### Input data
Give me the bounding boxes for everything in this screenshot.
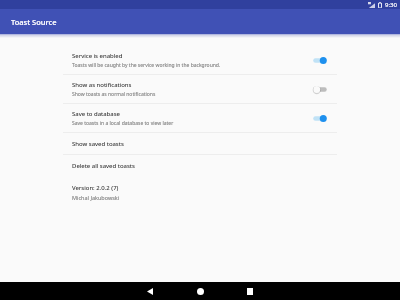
button[interactable]: Switch on <box>310 111 330 125</box>
staticText: Save toasts in a local database to view … <box>72 120 174 127</box>
button[interactable]: Show as notifications <box>63 75 337 103</box>
staticText: Service is enabled <box>72 52 123 60</box>
button[interactable]: Show saved toasts <box>63 133 337 154</box>
staticText: Show saved toasts <box>72 140 124 148</box>
staticText: Delete all saved toasts <box>72 162 135 170</box>
staticText: Version: 2.0.2 (7) <box>72 184 119 192</box>
button[interactable]: Version: 2.0.2 (7) <box>63 176 337 207</box>
staticText: Service is enabled <box>72 52 123 60</box>
staticText: Save toasts in a local database to view … <box>72 120 174 127</box>
staticText: Toast Source <box>11 17 57 27</box>
button[interactable]: Switch off <box>310 82 330 96</box>
staticText: Save to database <box>72 110 120 118</box>
staticText: Toasts will be caught by the service wor… <box>72 62 221 69</box>
staticText: Michal Jakubowski <box>72 194 120 201</box>
staticText: 9:30 <box>385 1 397 9</box>
button[interactable]: Switch on <box>310 53 330 67</box>
button[interactable]: Home <box>187 282 213 300</box>
staticText: Version: 2.0.2 (7) <box>72 184 119 192</box>
staticText: Michal Jakubowski <box>72 194 120 201</box>
staticText: Show toasts as normal notifications <box>72 91 156 98</box>
staticText: Show as notifications <box>72 81 132 89</box>
staticText: Show as notifications <box>72 81 132 89</box>
button[interactable]: Service is enabled <box>63 46 337 74</box>
button[interactable]: Delete all saved toasts <box>63 155 337 176</box>
button[interactable]: Recent apps <box>237 282 263 300</box>
staticText: Show saved toasts <box>72 140 124 148</box>
staticText: Show toasts as normal notifications <box>72 91 156 98</box>
button[interactable]: Back <box>137 282 163 300</box>
button[interactable]: Save to database <box>63 104 337 132</box>
staticText: Toasts will be caught by the service wor… <box>72 62 221 69</box>
staticText: Save to database <box>72 110 120 118</box>
staticText: Delete all saved toasts <box>72 162 135 170</box>
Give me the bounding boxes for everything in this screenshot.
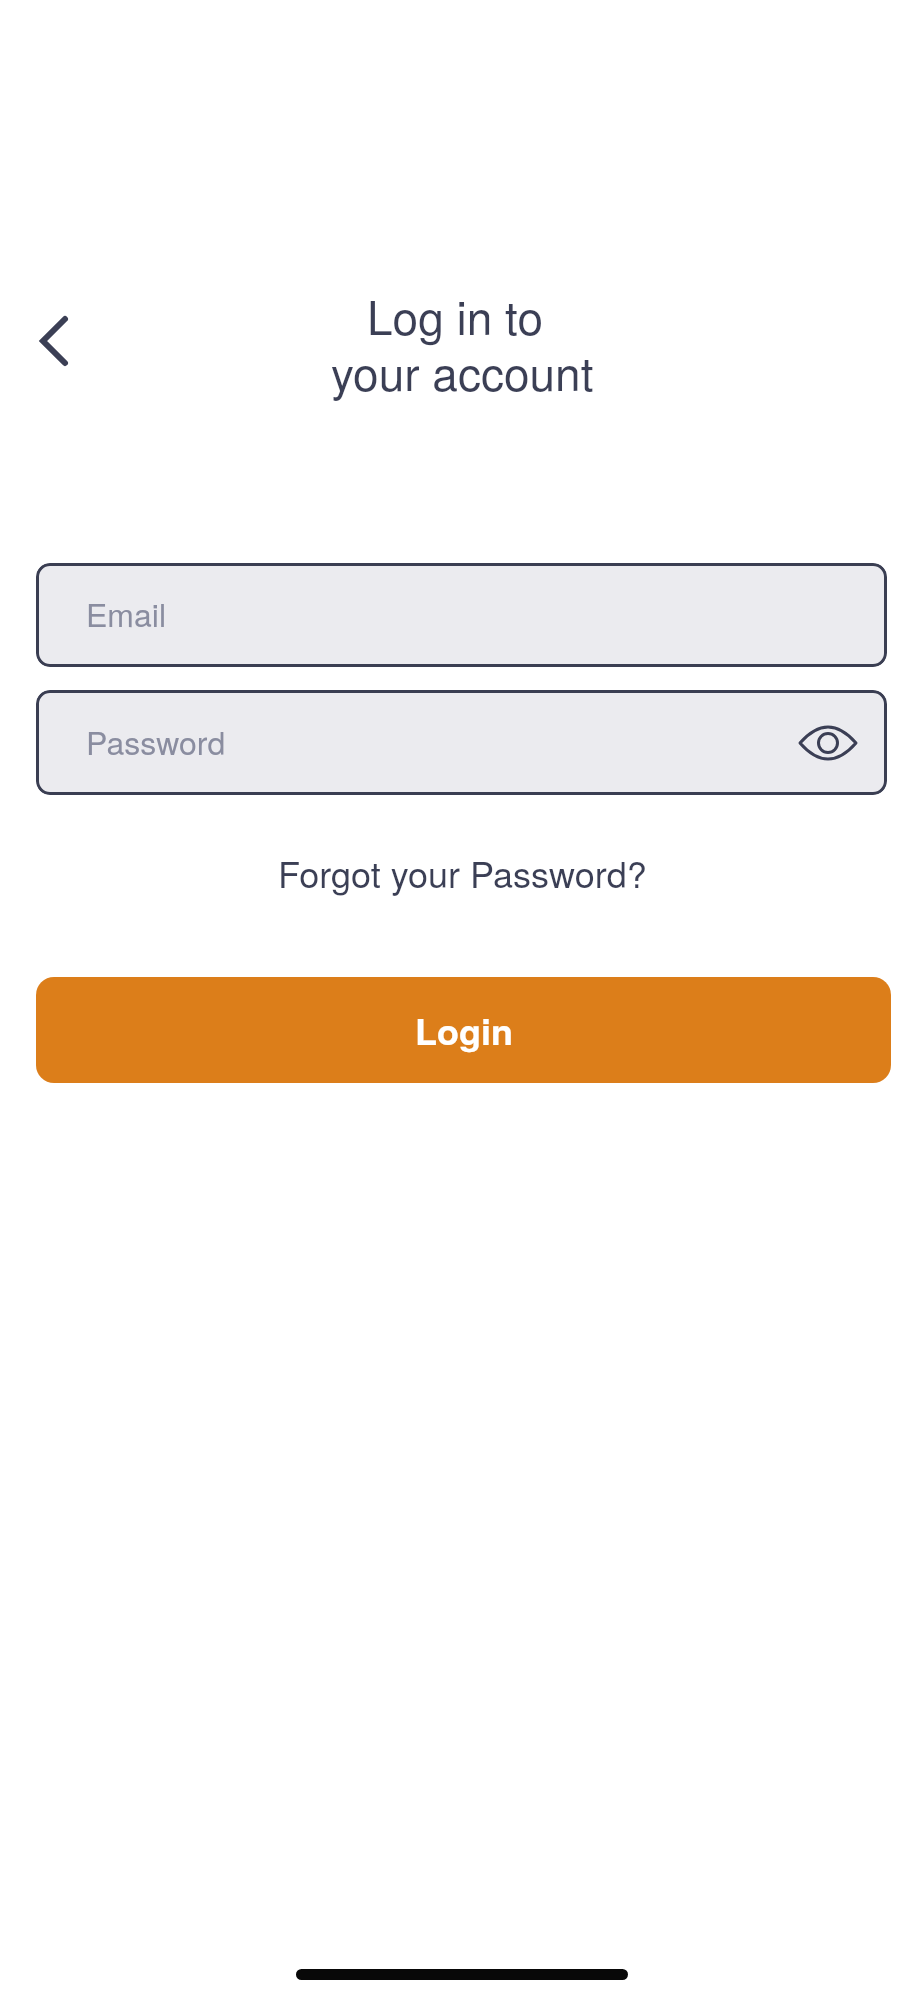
- button[interactable]: Forgot your Password?: [278, 847, 647, 899]
- staticText: Log in to: [367, 282, 543, 348]
- button[interactable]: [28, 302, 80, 380]
- staticText: Login: [415, 1004, 513, 1056]
- staticText: Forgot your Password?: [278, 847, 647, 899]
- staticText: Email: [86, 590, 167, 636]
- button[interactable]: Email: [36, 563, 887, 667]
- staticText: Password: [86, 718, 226, 764]
- button[interactable]: Password: [36, 690, 887, 795]
- button[interactable]: [796, 715, 860, 771]
- button[interactable]: Login: [36, 977, 891, 1083]
- staticText: your account: [331, 338, 594, 404]
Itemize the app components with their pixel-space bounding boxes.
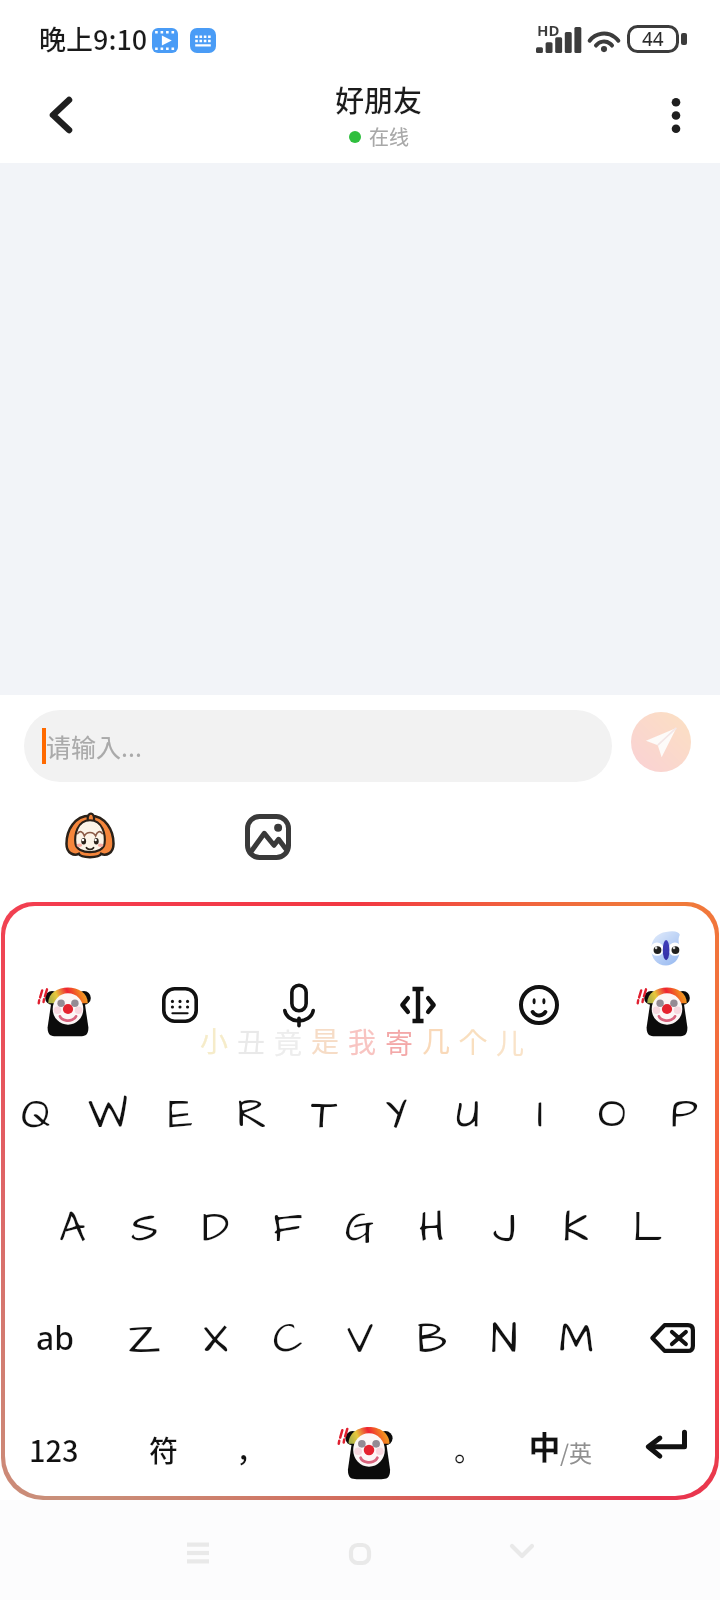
staticText: Z xyxy=(128,1311,161,1369)
staticText: K xyxy=(563,1200,589,1258)
staticText: 晚上9:10 xyxy=(39,19,148,58)
staticText: 在线 xyxy=(369,122,409,151)
button[interactable]: B xyxy=(396,1304,468,1376)
button[interactable]: E xyxy=(144,1079,216,1151)
button[interactable]: 123 xyxy=(18,1413,90,1485)
staticText: 几 xyxy=(422,1020,451,1061)
staticText: 个 xyxy=(459,1021,488,1062)
staticText: 符 xyxy=(149,1428,179,1470)
button[interactable]: ab xyxy=(19,1302,91,1374)
button[interactable]: V xyxy=(324,1304,396,1376)
staticText: 寄 xyxy=(385,1022,414,1063)
button[interactable]: Home xyxy=(330,1524,390,1584)
staticText: T xyxy=(311,1086,338,1144)
staticText: V xyxy=(347,1311,374,1369)
staticText: C xyxy=(273,1311,303,1369)
button[interactable]: X xyxy=(180,1304,252,1376)
button[interactable]: Move cursor xyxy=(392,979,444,1031)
button[interactable]: Emoji panel xyxy=(513,979,565,1031)
button[interactable]: R xyxy=(216,1079,288,1151)
staticText: 丑 xyxy=(237,1021,266,1062)
button[interactable]: Z xyxy=(108,1304,180,1376)
button[interactable]: H xyxy=(396,1193,468,1265)
staticText: G xyxy=(345,1200,375,1258)
staticText: Y xyxy=(385,1086,408,1144)
staticText: 小 xyxy=(200,1020,229,1061)
staticText: A xyxy=(59,1200,86,1258)
button[interactable]: Send xyxy=(631,712,691,772)
staticText: H xyxy=(419,1200,445,1258)
staticText: B xyxy=(417,1311,447,1369)
button[interactable]: N xyxy=(468,1304,540,1376)
button[interactable]: 请输入... xyxy=(24,710,612,782)
staticText: 请输入... xyxy=(46,728,142,764)
button[interactable]: Voice input xyxy=(273,979,325,1031)
button[interactable]: I xyxy=(504,1079,576,1151)
staticText: I xyxy=(537,1086,544,1144)
button[interactable]: Screen recording xyxy=(152,28,178,53)
button[interactable]: 。 xyxy=(433,1413,505,1485)
staticText: 123 xyxy=(29,1428,79,1470)
button[interactable]: G xyxy=(324,1193,396,1265)
button[interactable]: Enter xyxy=(630,1410,702,1482)
button[interactable]: Switch keyboard xyxy=(152,977,208,1033)
button[interactable]: D xyxy=(180,1193,252,1265)
button[interactable]: O xyxy=(576,1079,648,1151)
button[interactable]: Back xyxy=(31,85,91,145)
staticText: 好朋友 xyxy=(335,78,423,120)
staticText: ab xyxy=(36,1316,75,1360)
button[interactable]: Y xyxy=(360,1079,432,1151)
staticText: 44 xyxy=(642,26,664,52)
staticText: J xyxy=(493,1200,516,1258)
staticText: S xyxy=(131,1200,158,1258)
button[interactable]: Pick image xyxy=(238,807,298,867)
staticText: N xyxy=(491,1311,518,1369)
staticText: F xyxy=(273,1200,303,1258)
button[interactable]: F xyxy=(252,1193,324,1265)
button[interactable]: ， xyxy=(215,1413,287,1485)
button[interactable]: 符 xyxy=(128,1413,200,1485)
button[interactable]: Backspace xyxy=(636,1302,708,1374)
staticText: /英 xyxy=(560,1435,593,1468)
button[interactable]: Input method xyxy=(190,28,216,53)
staticText: U xyxy=(456,1086,480,1144)
button[interactable]: Recents xyxy=(168,1523,228,1583)
button[interactable]: C xyxy=(252,1304,324,1376)
staticText: 是 xyxy=(311,1020,340,1061)
button[interactable]: K xyxy=(540,1193,612,1265)
button[interactable]: Q xyxy=(5,1079,72,1151)
button[interactable]: Emoji xyxy=(58,805,122,869)
button[interactable]: M xyxy=(540,1304,612,1376)
staticText: 我 xyxy=(348,1021,377,1062)
staticText: W xyxy=(88,1086,128,1144)
button[interactable]: P xyxy=(648,1079,715,1151)
button[interactable]: More options xyxy=(646,86,706,146)
button[interactable]: L xyxy=(612,1193,684,1265)
button[interactable]: 中 xyxy=(509,1409,613,1481)
staticText: X xyxy=(203,1311,229,1369)
staticText: 中 xyxy=(529,1423,560,1468)
staticText: R xyxy=(237,1086,267,1144)
button[interactable]: W xyxy=(72,1079,144,1151)
staticText: D xyxy=(202,1200,230,1258)
staticText: Q xyxy=(21,1086,51,1144)
button[interactable]: U xyxy=(432,1079,504,1151)
staticText: M xyxy=(559,1311,594,1369)
staticText: 儿 xyxy=(496,1022,525,1063)
staticText: L xyxy=(633,1200,663,1258)
staticText: 竟 xyxy=(274,1022,303,1063)
staticText: HD xyxy=(537,20,560,40)
staticText: P xyxy=(671,1086,698,1144)
button[interactable]: S xyxy=(108,1193,180,1265)
staticText: ， xyxy=(236,1428,266,1470)
button[interactable]: T xyxy=(288,1079,360,1151)
button[interactable]: Hide keyboard xyxy=(492,1521,552,1581)
button[interactable]: J xyxy=(468,1193,540,1265)
staticText: E xyxy=(168,1086,193,1144)
staticText: 。 xyxy=(454,1428,484,1470)
staticText: O xyxy=(598,1086,627,1144)
button[interactable]: A xyxy=(36,1193,108,1265)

### Instructions to follow
Scan the listing above and tally the lines that include the string "Home". Write the total and nothing more.

### Answer to the exercise
2